ESM marks fifth anniversary
Luxembourg - The European Stability Mechanism has its fifth anniversary on Sunday as the permanent crisis resolution mechanism for sovereigns of the euro area. Set up by the countries of the euro area on 8 October 2012, the ESM helped to keep the euro together during the height of the euro debt crisis. Far-reaching economic and financial repairs were initiated in the context of ESM programmes in the countries hit the hardest by the crisis.
Together with its temporary predecessor, the European Financial Stability Facility (EFSF), the ESM has lent money to five countries: Greece, Ireland, Spain, Portugal and Cyprus. In exchange for the rescue loans, beneficiary countries had to implement reforms in order to make their economies sustainable and competitive, and to restructure their banking systems. Four of these countries are now economic success cases, with among the highest growth rates in the euro area. Greece is the only country that is still receiving new loans. It too can stand on its own two feet again if reforms continue.
“There is no doubt that the ESM will remain an anchor of stability in the euro area, and it is one of the great achievements coming out of the crisis that we have an ESM. I want to congratulate the ESM, and I’m looking forward to working with you,” said Jeroen Dijsselbloem, President of the Eurogroup of euro area finance ministers, and Chairman of the ESM Board of Governors.
The ESM welcomes the political debate about further reforms in the euro area. Monetary union today is much stronger than before the crisis, both economically and institutionally.
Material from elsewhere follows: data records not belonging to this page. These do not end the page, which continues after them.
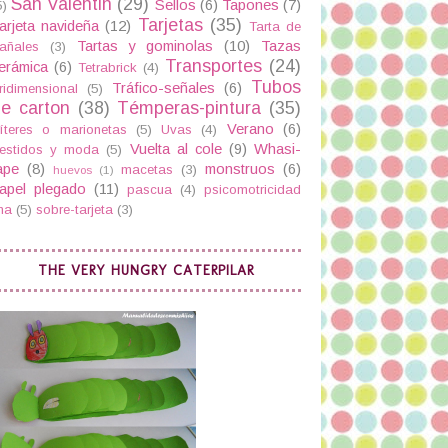
San Valentin
(29)
Sellos
(6)
Tapones
(7)
5)
Tarjetas
(35)
arjeta navideña
(12)
Tarta de
Tartas y gominolas
(10)
Tazas
añales
(3)
Transportes
(24)
erámica
(6)
Tetrabrick
(4)
Tubos
Tráfico-señales
(6)
ridimensional
(5)
e carton
(38)
Témperas-pintura
(35)
Verano
(6)
íteres o marionetas
(5)
Uvas
(4)
Vuelta al cole
(9)
Whasi-
estidos y moda
(5)
ape
(8)
monstruos
(6)
macetas
(3)
huevos
(1)
apel plegado
(11)
pascua
(4)
psicomotricidad
ina
(5)
sobre-tarjeta
(3)
THE VERY HUNGRY CATERPILAR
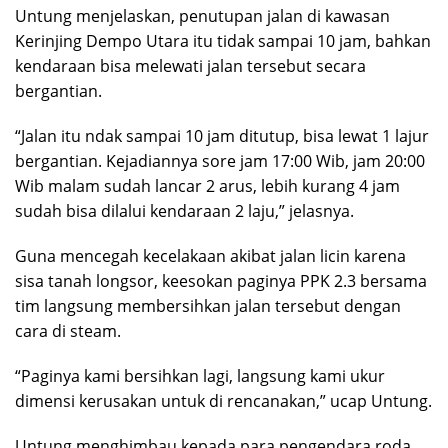
Untung menjelaskan, penutupan jalan di kawasan
Kerinjing Dempo Utara itu tidak sampai 10 jam, bahkan
kendaraan bisa melewati jalan tersebut secara
bergantian.
“Jalan itu ndak sampai 10 jam ditutup, bisa lewat 1 lajur
bergantian. Kejadiannya sore jam 17:00 Wib, jam 20:00
Wib malam sudah lancar 2 arus, lebih kurang 4 jam
sudah bisa dilalui kendaraan 2 laju,” jelasnya.
Guna mencegah kecelakaan akibat jalan licin karena
sisa tanah longsor, keesokan paginya PPK 2.3 bersama
tim langsung membersihkan jalan tersebut dengan
cara di steam.
“Paginya kami bersihkan lagi, langsung kami ukur
dimensi kerusakan untuk di rencanakan,” ucap Untung.
Untung menghimbau kepada para pengendara roda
A few remaining steps would have a major impact in protecting the economic stability of the euro area and in making it more robust.
“The ESM is a young institution but we have become an experienced firefighter during these last five years,” said Klaus Regling, Managing Director of the ESM since its inception. “The experience that we accumulated during these last few years will help us to play a useful role in the monetary union in the future, now that we are considering how to make it more resilient and more robust.”
Since the ESM’s inception in 2012, its membership has grown from 17 to 19. Latvia and Lithuania joined the ESM in 2014 and 2015 respectively, following their accession to the euro area.
The ESM and EFSF together have €252 billion in loans outstanding, but they have not used taxpayer money to fund these programmes. Money is raised from investors, by regularly issuing bills and bonds in financial markets. The ESM can do so at very favourable rates because of its strong credit rating. This is due to its paid-in capital of €80 billion, which has been provided by the 19 members of the euro area.